Ildecir A.Lessa
Advogado
Vazio é a palavra utilizada para designar a condição histórica de transição, do desconforto do homem pós-moderno. É um vazio de hipomordenidade. Teve início pela invenção do relógio, marco na transição da sociedade tradicional para a moderna. O relógio passou a marcar o tempo social e artificial. A noção do tempo passou-se linear e não cíclica. Essa noção moderna de tempo criou o sentimento de que o mundo está encolhendo. Distâncias encurtam. Espaço e tempo transformaram. O tempo intemporal passou a substituir o tempo cronológico. O vivencial foi substituído pela aparência, o fato pelo simulacro, o real pelo virtual, as palavras pelas imagens. O tempo eletrônico comanda a vida do mundo, acelerando e diversificando intercâmbios e comércios, trocas e negócios, até mesmo as relações entre os povos. Presente, um mundo sistematizado, tecnificado, pragmático, impondo os princípios da quantificação e da eficiência a todas as atividades, produções culturais, modos de vida e de cosmovisão. Situação caracterizada como “tempo de mudança”, virada de milênio, resultou na revolução tecnológica e informacional, que vem transformando nosso modo de pensar e comunicar, viver, produzir e consumir, atingindo simultaneamente diferentes pessoas em diferentes espaços, constituindo uma economia global, planetária, uma cultura de virtualidade real, que integra diversas culturas em um único universo eletrônico – o ciberespaço, com suas consequências positivas e negativas (Castelis, 2001).

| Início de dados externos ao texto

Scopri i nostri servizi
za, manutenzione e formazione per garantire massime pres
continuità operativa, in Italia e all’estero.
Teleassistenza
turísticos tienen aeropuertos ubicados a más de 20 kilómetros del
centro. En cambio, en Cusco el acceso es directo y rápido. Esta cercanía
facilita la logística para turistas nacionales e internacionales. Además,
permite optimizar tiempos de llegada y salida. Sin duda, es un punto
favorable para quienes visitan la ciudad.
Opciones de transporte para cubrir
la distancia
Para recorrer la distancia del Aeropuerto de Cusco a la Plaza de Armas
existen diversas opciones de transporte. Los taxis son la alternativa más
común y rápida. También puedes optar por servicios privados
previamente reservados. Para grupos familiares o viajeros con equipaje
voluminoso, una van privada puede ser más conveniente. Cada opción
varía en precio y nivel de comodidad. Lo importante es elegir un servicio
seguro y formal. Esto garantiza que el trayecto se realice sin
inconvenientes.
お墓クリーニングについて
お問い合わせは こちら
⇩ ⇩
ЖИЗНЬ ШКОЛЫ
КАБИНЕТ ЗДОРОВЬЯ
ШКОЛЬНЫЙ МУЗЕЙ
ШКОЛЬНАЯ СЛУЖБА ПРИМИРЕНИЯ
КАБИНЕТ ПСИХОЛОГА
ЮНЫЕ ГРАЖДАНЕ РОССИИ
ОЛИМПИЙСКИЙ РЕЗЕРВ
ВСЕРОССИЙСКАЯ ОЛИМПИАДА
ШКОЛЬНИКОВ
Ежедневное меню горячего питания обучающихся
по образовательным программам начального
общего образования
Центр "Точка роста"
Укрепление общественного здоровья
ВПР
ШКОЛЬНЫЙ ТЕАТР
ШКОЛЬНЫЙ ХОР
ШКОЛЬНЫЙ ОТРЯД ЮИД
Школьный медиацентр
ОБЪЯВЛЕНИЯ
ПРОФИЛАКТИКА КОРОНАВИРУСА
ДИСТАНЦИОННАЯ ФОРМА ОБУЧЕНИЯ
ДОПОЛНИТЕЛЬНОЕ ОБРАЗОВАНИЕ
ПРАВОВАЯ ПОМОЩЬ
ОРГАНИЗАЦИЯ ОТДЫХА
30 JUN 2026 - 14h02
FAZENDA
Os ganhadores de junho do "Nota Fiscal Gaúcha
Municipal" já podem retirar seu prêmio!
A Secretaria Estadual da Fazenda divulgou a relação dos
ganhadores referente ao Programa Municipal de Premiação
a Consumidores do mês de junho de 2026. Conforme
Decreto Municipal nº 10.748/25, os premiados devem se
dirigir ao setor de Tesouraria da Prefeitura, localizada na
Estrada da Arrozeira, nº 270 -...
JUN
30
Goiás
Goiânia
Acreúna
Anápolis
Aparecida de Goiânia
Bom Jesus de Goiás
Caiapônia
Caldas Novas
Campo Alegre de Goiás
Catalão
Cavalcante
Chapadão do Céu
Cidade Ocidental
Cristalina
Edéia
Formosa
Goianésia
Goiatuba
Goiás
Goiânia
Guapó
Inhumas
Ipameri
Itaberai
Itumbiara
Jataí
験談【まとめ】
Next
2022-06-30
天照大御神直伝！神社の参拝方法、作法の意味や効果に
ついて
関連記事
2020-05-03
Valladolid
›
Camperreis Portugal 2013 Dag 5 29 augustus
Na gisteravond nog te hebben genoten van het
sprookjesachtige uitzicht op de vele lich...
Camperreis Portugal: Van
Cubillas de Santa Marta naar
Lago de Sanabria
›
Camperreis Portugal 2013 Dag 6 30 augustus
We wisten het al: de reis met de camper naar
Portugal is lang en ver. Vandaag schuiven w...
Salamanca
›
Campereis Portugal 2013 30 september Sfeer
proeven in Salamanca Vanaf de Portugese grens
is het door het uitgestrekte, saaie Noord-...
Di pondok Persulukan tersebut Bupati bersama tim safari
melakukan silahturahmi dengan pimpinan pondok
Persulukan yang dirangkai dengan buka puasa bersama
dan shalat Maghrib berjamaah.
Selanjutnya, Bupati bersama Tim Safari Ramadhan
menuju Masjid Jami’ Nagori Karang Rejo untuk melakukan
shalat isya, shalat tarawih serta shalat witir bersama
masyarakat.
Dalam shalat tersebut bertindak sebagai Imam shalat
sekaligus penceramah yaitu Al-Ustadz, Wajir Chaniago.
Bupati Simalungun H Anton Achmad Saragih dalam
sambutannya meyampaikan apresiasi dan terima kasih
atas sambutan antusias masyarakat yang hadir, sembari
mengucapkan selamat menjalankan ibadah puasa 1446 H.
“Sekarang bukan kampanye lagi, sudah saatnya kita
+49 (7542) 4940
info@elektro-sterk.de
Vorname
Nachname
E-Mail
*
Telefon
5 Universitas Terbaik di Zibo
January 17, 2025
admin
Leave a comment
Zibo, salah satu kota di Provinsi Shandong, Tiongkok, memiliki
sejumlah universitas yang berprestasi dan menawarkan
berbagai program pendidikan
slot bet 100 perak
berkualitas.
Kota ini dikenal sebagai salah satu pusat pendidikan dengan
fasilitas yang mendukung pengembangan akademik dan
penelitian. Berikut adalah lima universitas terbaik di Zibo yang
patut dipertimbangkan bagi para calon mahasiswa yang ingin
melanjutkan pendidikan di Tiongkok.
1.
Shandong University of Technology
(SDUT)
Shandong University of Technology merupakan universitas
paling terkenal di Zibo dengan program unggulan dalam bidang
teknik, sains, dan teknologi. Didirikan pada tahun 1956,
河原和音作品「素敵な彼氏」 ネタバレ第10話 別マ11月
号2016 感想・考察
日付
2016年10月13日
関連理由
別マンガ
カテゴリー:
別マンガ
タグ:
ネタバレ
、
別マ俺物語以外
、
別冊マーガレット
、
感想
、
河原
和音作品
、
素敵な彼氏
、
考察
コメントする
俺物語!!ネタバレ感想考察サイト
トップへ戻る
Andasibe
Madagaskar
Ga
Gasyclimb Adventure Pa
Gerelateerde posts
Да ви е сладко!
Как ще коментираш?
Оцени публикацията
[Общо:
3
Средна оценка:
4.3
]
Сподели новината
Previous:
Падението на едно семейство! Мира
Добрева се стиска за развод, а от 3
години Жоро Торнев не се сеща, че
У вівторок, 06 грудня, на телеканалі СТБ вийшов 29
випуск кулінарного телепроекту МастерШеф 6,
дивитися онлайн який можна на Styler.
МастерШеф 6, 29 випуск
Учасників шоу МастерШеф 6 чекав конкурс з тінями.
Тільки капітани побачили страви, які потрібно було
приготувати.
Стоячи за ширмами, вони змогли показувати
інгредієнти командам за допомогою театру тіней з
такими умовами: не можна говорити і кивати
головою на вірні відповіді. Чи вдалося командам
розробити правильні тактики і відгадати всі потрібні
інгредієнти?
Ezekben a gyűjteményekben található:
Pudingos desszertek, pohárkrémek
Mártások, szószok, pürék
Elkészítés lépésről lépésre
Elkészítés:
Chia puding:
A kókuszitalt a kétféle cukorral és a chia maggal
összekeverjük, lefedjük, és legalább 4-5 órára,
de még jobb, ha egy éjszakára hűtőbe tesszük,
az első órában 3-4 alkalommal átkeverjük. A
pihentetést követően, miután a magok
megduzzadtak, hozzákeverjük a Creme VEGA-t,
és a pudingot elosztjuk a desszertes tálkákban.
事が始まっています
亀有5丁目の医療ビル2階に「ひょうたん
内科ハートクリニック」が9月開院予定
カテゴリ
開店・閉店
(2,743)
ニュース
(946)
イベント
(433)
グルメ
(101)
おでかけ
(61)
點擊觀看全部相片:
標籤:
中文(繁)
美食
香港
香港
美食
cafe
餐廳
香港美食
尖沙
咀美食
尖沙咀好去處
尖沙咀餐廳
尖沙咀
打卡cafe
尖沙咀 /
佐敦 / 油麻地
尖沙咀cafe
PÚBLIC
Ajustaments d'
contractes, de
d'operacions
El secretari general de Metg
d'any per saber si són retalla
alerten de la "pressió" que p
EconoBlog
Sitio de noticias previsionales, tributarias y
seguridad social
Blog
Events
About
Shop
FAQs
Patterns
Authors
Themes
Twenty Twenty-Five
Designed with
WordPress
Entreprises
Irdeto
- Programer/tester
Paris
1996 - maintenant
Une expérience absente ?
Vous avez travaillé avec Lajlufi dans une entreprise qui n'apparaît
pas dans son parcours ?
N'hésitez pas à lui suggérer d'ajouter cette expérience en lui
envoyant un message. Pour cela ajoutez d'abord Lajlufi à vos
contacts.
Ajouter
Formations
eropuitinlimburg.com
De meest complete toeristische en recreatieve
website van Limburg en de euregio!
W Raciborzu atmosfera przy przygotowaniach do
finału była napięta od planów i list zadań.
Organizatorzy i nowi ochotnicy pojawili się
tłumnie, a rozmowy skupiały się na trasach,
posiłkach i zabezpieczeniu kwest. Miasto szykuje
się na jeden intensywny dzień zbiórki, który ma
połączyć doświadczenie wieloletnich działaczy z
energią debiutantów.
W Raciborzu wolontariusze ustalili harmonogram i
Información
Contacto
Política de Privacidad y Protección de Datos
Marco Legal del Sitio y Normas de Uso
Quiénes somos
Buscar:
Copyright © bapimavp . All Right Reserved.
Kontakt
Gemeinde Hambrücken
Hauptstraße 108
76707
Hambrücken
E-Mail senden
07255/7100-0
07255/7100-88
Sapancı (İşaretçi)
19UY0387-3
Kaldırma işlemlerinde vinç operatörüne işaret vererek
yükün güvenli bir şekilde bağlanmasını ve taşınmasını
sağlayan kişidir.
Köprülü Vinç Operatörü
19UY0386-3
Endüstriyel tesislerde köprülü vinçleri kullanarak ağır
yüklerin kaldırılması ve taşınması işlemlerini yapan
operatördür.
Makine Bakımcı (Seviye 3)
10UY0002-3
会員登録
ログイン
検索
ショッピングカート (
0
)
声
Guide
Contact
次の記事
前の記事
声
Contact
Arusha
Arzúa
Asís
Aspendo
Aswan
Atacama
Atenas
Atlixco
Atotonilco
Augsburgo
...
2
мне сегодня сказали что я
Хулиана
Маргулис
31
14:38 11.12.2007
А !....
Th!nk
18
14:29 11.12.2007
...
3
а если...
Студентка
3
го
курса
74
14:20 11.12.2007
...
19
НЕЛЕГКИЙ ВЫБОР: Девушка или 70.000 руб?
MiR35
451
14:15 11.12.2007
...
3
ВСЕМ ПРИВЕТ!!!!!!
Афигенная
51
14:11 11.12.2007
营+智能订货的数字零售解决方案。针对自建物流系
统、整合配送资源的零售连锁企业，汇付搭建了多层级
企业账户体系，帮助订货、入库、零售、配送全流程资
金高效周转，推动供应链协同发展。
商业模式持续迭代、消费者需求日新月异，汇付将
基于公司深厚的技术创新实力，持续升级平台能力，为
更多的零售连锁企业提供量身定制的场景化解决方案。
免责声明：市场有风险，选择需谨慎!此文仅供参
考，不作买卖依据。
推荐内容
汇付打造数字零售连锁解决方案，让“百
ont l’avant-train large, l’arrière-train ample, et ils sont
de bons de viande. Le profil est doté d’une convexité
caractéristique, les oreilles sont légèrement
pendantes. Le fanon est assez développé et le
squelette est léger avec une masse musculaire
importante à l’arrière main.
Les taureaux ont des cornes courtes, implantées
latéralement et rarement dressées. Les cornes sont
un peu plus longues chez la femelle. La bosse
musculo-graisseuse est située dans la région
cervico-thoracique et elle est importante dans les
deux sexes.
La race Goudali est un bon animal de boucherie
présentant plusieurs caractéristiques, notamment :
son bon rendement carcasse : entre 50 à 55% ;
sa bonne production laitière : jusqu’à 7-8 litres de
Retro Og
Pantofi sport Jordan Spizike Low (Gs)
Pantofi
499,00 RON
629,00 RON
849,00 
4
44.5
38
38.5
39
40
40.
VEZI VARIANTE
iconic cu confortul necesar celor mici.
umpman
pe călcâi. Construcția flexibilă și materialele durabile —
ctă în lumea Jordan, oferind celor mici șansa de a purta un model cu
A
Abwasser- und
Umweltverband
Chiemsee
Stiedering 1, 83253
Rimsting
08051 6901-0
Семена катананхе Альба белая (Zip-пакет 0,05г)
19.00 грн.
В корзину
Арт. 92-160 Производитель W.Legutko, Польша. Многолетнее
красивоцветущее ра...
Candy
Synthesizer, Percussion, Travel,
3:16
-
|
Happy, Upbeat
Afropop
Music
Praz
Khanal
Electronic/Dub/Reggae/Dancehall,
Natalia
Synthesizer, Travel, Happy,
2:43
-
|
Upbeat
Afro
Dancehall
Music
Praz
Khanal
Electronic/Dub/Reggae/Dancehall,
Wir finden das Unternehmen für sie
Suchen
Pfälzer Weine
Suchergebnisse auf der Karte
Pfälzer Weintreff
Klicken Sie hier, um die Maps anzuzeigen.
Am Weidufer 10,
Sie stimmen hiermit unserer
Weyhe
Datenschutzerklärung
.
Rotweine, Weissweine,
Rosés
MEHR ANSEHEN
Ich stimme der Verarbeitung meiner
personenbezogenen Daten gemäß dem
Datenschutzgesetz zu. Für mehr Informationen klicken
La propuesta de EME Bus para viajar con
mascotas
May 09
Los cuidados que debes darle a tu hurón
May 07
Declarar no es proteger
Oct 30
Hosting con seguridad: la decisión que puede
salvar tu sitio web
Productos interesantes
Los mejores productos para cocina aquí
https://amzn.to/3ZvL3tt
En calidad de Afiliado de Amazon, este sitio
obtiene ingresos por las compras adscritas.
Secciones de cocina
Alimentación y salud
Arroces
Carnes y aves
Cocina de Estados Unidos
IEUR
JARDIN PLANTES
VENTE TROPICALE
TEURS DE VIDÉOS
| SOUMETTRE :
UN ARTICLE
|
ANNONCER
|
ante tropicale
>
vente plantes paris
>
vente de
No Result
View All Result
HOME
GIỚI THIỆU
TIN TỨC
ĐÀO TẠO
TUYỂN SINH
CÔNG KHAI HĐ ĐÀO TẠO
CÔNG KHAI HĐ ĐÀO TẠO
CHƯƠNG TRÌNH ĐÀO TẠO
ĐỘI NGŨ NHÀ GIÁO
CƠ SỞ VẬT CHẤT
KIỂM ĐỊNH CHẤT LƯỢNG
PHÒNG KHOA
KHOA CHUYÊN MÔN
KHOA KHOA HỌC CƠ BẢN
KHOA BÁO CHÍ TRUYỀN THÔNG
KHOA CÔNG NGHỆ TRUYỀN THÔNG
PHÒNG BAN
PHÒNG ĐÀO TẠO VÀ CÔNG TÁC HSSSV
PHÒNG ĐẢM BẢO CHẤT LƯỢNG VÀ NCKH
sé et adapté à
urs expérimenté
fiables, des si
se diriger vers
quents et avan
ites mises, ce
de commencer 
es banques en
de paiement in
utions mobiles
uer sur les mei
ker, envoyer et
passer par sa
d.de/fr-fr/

A razão instrumental ordena tempos e espaços, modos de produção e consumo, modos de ver, pensar e agir. A vida das nações, empresas, instituições e partidos passou, a ser organizada segundo padrões universais de eficácia, produtividade e lucro. Nesse caos desorganizado os homens parecem estar perdendo o sentido da vida, da própria identidade. Sujeito cartesiano… Expressões culturais imbatíveis: Coca-Cola, Mac Donald, CNN, Microsolf, Nokia, Apple, Trump, dentre outras, divide o mundo simbólico em ricos e pobres, vencedores e perdedores, miseráveis e bem sucedidos ,encerrando um único mundo desigual. Na hipomodernidade líquida, não há lugar para funções de longa duração. O curto prazo substitui a perenidade. Tudo cai nas malhas da presencialidade, inquieta e assusta. Observa-se a imposição do atual, do presente, do fútil, do frívolo, do culto ao desenvolvimento pessoal e do bem-estar –material, expressão da ideologia individualista-hedonista. Grandes narrativas, discursos tradicionais, ruem-se. O otimismo técnico-científico desmorona, as grandes descobertas envelhecem, assiste-se a queda do sujeito. Nenhuma ideologia política inflama multidões.
A sociedade hipomoderna perde seus ídolos, seus tabus, suas imagens. Inexiste projeto histórico mobilizador. Impera o vazio, sem perspectivas. A despolitização e a dessindicalização agigantam-se, a contestação juvenil e a esperança revolucionária desaparecem. O individualismo contemporâneo está, numa apatia frívola, se instala, que, a despeito das realidades catastróficas, exibidas e comentadas pela mídia. A “res-pública” é banalizada, que o diga Renan Calheiros. A mentira torna-se necessária para manter as instituições em funcionamento, como vem acontecendo no sistema político brasileiro (Jabor, 2005). A situação caótica de crise governamental que o país passa, a lava-jato, Congresso advogando para interesses de seus membros, Senado na mesma linha e, até o STF confunde a população com suas decisões à luz dos holofotes da TV Justiça. Assim vamos caminhando… “o espírito da moda” vem penetrando na esfera da solidariedade e da ética, sem doutrina, sem exigência, sem sacrifícios. Grupos de solidariedade são caracterizados pela efemeridade. Eles aparecem e desaparecem rapidamente no tempo, sem nenhuma vinculação. O efêmero permeia o espaço íntimo e social: tudo é passageiro e fugaz. Até mesmo as relações interpessoais caem na malha do imediato, do pragmático. Eletronicamente dominados pela hipermídia virtual e personalizada, produzida pela sociedade pós-informacional, indivíduos se eletrizam isoladamente em decibéis, fechando-se em seu reduto.
É a sociedade da pressa, da informação rápida, da conexão diária “onde você está?”, “a que horas você chega”, todos conectados, nos corredores, nas ruas, nos prédios, nos elevadores, nas salas de espera, nos velórios, etc , a massa humana aguardando uma “mensagem”, de alívio da ansiedade, do vazio existente, que tudo somado, leva a perda da existência do sentido da vida. É a diversificação, o self-service que organiza a vida na democracia avançada, e que, contraditoriamente, busca unidade e a coesão social na desordem e na comunicação artificial, aberta a todos pelas infovias comunicacionais.